>> It was public, it is still provided, and it does return YES.  In other 
>> words, if you use current versions of the framework, it returns what you'd 
>> expect.
>> 
>> If you are using an older version of the framework and never upgrade, the 
>> framework itself was coded to look for whether the prefpane existed on disk 
>> and return that as the result; the convenience method in older frameworks is 
>> basically just a 'does this file exist in this location' check.  As Growl is 
>> no longer in the same place on disk that it once was, that implementation in 
>> older frameworks returns NO.
> 
> Not being a Mac developer and thus never written code to use Growl I
> wonder why this old framework couldn't have been overwritten by an
> updated framework that provides the new is GrowlInstalled method.  I'm
> assuming the framework is provided by a dynamically linked library and
> not statically linked by the app.

The framework is generally bundled into the app by most developers; if you were 
to pop open an application bundle and go into 'Contents/Frameworks' you'd find 
a 'Growl.framework' rolled into the app itself.

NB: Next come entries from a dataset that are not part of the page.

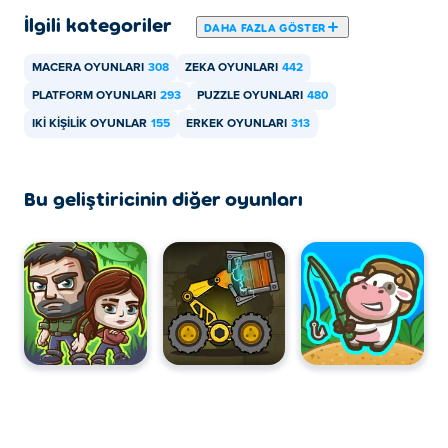
İlgili kategoriler
DAHA FAZLA GÖSTER
MACERA OYUNLARI
308
ZEKA OYUNLARI
442
PLATFORM OYUNLARI
293
PUZZLE OYUNLARI
480
IKI KIŞILIK OYUNLAR
155
ERKEK OYUNLARI
313
Bu geliştiricinin diğer oyunları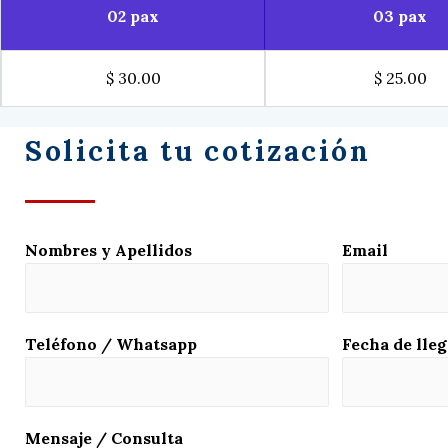
02 pax
03 pax
$ 30.00
$ 25.00
Solicita tu cotización
Nombres y Apellidos
Email
Teléfono / Whatsapp
Fecha de lleg
Mensaje / Consulta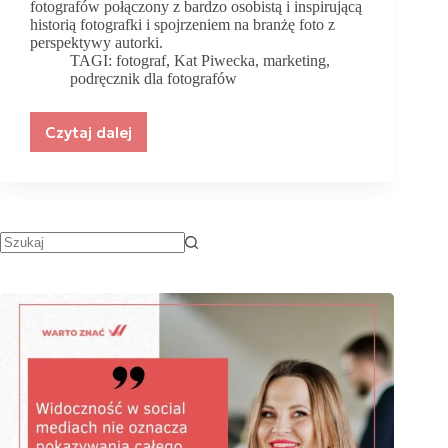
fotografów połączony z bardzo osobistą i inspirującą
historią fotografki i spojrzeniem na branżę foto z
perspektywy autorki.
TAGI:
fotograf
,
Kat Piwecka
,
marketing
,
podręcznik dla fotografów
Czytaj dalej
Wywiad
z
Kat
Piwecką
–
autorką
pierwszego
w
Polsce
podręcznika
z
marketingu
dla
fotografów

Now it is, in fact, possible to write a program which can go in and pop out the 
bundled framework, replacing it with a new one.  Such a program actually 
already exists: it's called GrowlVersionDetective, and it's available from the 
downloads page at http://growl.info/downloads -- when run, it will find the 
various programs on your hard drive that have versions of Growl bundled, and 
can replace the framework with a more recent version.